Rotting in the Sun

Elisabeth Vincentelli points out in The New York Times that Sebastián Silva’s film, Rotting in the Sun (2023), loses its focus and edge as it shifts from its protagonist’s existential crisis to spotlight the housekeeper. However, something truly defining Silva as a Latin American director lies within this shift, despite the significance of his films within other cinematic frames such as American independent cinema and queer fiction.

It is true that during the first half of the film, Verónica, the maid, is a background character while Sebastián is the main focus. However, this character hierarchy raises suspicion, it is a subtle nod, especially when contemplating Rotting in the Sun within the broader context of recent Latin American films, including Silva’s La nana (2009) and the most praised Roma (2018) by Alfonso Cuarón. It doesn’t take long for Verónica to take the role in the story that the Latin American audience had likely assigned to her from the start, partly due to the similarities between this character and the protagonist of La nana, including the portrayal by the same actress, Catalina Saavedra.

While Sebastián’s existential crisis, drug issues, and contemplations on suicide, sex, and art introduce compelling debates, Verónica’s presence in the background becomes profoundly destabilizing. Similar to the experiences of numerous domestic workers, this character briefly takes the spotlight from her employer when she implores him not to terminate her, reveals that her salary supports a family member’s medical expenses, and asks permission to attend her niece’s quinceañera. It is hard not to consider that the book Sebastián is reading, The Trouble with Being Born by Émile Cioran, would hold significantly different meaning if Verónica were to read it. Verónica and Sebastián not only embody two contrasting philosophies on the complexities of life but perhaps, particularly within the context of recent Latin American cinema, opposing ones.

The interplay between Verónica’s conflicts and Sebastián’s sheds light on one of the paradoxes in Latin American cinema over the past thirty years: the paradox of affluent-class directors portraying the lives of marginalized individuals. This paradox, which might escape notice in other film traditions, stands out in a continent where discussions once revolved around the pursuit of a third cinema, an aesthetic of hunger and an imperfect cinema.
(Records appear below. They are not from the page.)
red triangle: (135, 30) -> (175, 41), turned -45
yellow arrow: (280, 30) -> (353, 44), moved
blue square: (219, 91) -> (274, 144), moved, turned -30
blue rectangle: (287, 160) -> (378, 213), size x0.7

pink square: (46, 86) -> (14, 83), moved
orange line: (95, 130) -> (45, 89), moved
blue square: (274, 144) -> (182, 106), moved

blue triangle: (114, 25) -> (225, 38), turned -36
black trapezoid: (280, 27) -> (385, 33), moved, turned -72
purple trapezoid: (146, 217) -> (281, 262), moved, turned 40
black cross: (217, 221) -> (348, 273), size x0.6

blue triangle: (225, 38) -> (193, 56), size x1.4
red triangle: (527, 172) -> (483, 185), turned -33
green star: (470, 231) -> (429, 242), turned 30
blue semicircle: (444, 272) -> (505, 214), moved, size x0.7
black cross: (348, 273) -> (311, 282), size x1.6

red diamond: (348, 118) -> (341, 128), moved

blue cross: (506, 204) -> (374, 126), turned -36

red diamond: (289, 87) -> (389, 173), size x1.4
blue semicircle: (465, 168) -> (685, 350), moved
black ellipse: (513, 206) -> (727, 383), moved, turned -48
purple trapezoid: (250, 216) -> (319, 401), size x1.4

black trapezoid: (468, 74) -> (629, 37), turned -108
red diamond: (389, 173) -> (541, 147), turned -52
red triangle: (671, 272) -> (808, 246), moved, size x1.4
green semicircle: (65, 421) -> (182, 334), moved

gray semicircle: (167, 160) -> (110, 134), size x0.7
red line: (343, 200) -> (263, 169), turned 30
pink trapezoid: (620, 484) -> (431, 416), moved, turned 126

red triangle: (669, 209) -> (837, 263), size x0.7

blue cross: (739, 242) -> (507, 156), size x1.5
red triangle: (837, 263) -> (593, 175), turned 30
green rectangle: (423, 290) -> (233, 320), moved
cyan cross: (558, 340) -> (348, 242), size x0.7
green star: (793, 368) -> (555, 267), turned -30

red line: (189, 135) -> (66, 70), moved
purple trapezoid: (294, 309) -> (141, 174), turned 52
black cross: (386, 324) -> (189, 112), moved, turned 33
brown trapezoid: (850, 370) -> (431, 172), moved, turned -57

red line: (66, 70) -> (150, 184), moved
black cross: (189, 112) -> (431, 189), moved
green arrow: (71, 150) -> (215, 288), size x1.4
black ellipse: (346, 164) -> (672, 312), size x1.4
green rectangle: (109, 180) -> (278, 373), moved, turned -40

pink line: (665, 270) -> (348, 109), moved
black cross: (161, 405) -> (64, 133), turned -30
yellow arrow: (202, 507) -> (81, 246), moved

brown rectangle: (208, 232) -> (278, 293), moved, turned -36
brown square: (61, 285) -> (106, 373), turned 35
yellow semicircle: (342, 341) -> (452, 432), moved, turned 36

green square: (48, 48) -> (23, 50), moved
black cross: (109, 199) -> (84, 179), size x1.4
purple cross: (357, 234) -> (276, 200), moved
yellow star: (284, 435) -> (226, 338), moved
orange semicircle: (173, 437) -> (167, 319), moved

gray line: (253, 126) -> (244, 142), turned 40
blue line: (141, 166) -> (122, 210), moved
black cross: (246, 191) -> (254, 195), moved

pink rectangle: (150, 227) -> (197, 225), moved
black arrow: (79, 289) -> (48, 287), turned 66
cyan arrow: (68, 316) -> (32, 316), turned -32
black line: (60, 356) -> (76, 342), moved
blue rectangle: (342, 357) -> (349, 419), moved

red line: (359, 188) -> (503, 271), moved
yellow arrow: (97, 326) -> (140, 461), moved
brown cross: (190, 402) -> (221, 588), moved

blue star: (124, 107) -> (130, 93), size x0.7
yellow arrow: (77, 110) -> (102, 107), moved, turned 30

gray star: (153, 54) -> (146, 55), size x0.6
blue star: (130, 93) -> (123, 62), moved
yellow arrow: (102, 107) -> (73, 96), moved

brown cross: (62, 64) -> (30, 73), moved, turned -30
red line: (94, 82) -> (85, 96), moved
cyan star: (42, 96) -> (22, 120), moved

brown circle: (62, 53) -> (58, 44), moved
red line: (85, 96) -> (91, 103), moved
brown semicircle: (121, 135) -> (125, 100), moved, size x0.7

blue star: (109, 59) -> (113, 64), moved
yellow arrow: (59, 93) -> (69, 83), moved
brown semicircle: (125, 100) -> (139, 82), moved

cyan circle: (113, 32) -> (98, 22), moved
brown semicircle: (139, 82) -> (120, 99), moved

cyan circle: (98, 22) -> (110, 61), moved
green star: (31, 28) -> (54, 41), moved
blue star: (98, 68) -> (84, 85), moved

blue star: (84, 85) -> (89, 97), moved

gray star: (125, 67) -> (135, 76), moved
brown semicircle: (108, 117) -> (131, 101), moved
This paradox not only lies in the backdrop of several influential films from the 2000s onwards; it has been explicitly addressed by various directors —from Claudia Llosa (La teta asustada) in Peru and Lucía Puenzo (El niño pez) in Argentina, to Carlos Reygadas (Batalla en el cielo) in Mexico and Ian Padrón (Habanastation) in Cuba.

In the case of Sebastián Silva, the narrative transition from Sebastián to Verónica unearths a multifaceted debate about the center and periphery of cinematic representation in Latin America, spanning from aesthetic to ethical considerations. The director does something similar in his film Nasty Baby (2015) in which the character Bishop, an Afro-descendant man grappling with homelessness and mental health issues turns out a Freudian destabilizing force challenging the moral fabric of a narrative primarily centered on characters from a more affluent background. The character Bishop’s heightened significance in the American reception context may be perceived as a betrayal of audience trust, as noted by Mark Dujsik. However, in Latin America, there exists a longstanding cinematic focus on homelessness, as well as very real problems of indigence.

At the very outset of Nasty Baby, Sebastián expresses his obsession with conceiving his own baby —that could be metaphorically a film— that resembles him, an act of perceived selfishness that would hinder him from adopting a child in need. His yearning for self-representation and the self-awareness of the resulting precariousness in others leave him burdened with guilt. He confesses that a price must be paid for his desire. As a result, his art would seek to penalize the ego (egotism, egoism) by constructing scenarios of self-embarrassment.

Similarly, Sebastián Silva’s self-representation in Rotting in the Sun could be understood as an act of self-embarrassment. While the housemaid —a character often voiceless in cinema— moves to the movie’s forefront, the filmmaker’s persona is cast into an abyss, battered against the stairs, and exposed under the sun. Embarrassment, an emotion also employed by Buñuel (Viridiana) and more recently Moreira Salles (Santiago) to depict lives far beyond their own social class, might just be the bridge that connects Sebastián and Verónica, turning them into two facets of the same narrative focus.